A CWS-based system will, inevitably, possess its own sets of risks and vulnerabilities. It is important to eliminate the most critical ones and ensure no workarounds are available to the attackers. Nevertheless, the proposed CWS solution should be implemented as quickly as possible to mitigate the vulnerabilities already identified by TechFite. Failure to implement the technology early would lead to several negative consequences. These include the prolonged vulnerability of the system, the potential to miss lucrative contracts, and the increase in costs as it becomes more mainstream. Thus, the early adoption of the technology is a preferable alternative.
Positive and Negative Effects of the Proposed Technological Solution
Some of the benefits that TechFite would receive from adopting a CWS-based system are the benefits of improved protection, automation, and credibility with partners. CWS is one of the most secure systems available for the number of resources that the company has to spare. In addition, it allows for both agent-based and agentless log-checking. Lastly, the presence of a new high-tech security system would give TechFite an edge in negotiations regarding mergers and partnerships with other organizations.
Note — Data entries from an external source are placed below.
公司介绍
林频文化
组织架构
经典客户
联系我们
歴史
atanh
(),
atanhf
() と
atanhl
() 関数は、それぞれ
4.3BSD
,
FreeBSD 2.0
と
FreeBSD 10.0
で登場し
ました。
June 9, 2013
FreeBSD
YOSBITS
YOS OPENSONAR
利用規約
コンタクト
Some of the adverse effects of adopting a CWS-based security system would include the costs of purchasing and implementing the technology as well as potential downsizing of the IT department instigated by the system’s capabilities in automation. The costs, however, should be offset by the savings on salaries due to automation, and the unneeded employees could potentially be transferred to other departments or moved to part-time positions.
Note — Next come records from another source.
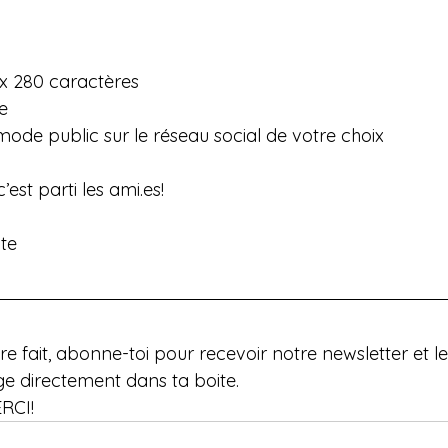
x 280 caractères
e
mode public sur le réseau social de votre choix
est parti les 
ami.es
!
ite
re fait, abonne-toi pour recevoir notre newsletter et le
ge directement dans ta boite.
ERCI!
Comparisons with Existent Security Systems
One of the most advanced existing technologies currently available on the security market is the Secure Compute Lifecycle (SCL). This system was pioneered by Hewlett Packard, which provided a system that protects the server is unable to be rebooted in the event of a system being compromised (“HPE secure compute lifecycle,” 2018). It allows the security teams to detect critical threats and to eliminate them from the system running a designated server alone.
This system, however, requires dedicated servers located in the company property, which severely limits its capabilities at data processing. In addition, the services offered within the framework of a Secure Compute Lifecycle are substantially fewer when compared to those of a CWS. For example, Secure Compute Lifecycle offered by Hewlett Packard does not offer a package of firewalls. Therefore, the CWS solution proposed in this paper is better-protected and can handle larger amounts of traffic when compared with the SCL.
Methods for Measuring the Impact of Technology
The purpose of the proposed intervention is to lessen the risk of cyber-attacks on TechFite. Therefore, the impact of technology should be measured based on the capabilities of preventing infractions and unauthorized access into the system. There are several metrics that could be used to evaluate the effectiveness of the system, namely the Average Response Time (ART) and Average Detection Time (ADT).
ART is based on the requirements for the security team to successfully resolve a situation. It is calculated by computing the times required to locate, engage, and neutralize the threat. ADT, on the other hand, is the time required for the security team to actually become aware of an issue. For the sake of measuring the effectiveness of a system, both ART and ADT metrics are expected to be as short as possible.
References
Cser, A. (2017). Vendor landscape: Cloud workload security solutions, Q3 2017.
Department of Homeland Security. (2018). Federal information security modernization act. Web.
HPE secure compute lifecycle: Building on the world’s most secure industry standard servers to optimize your security environment. (2018). Web.
National Institute of Science and Technology (NIST). (2017). Policies and notices. Web.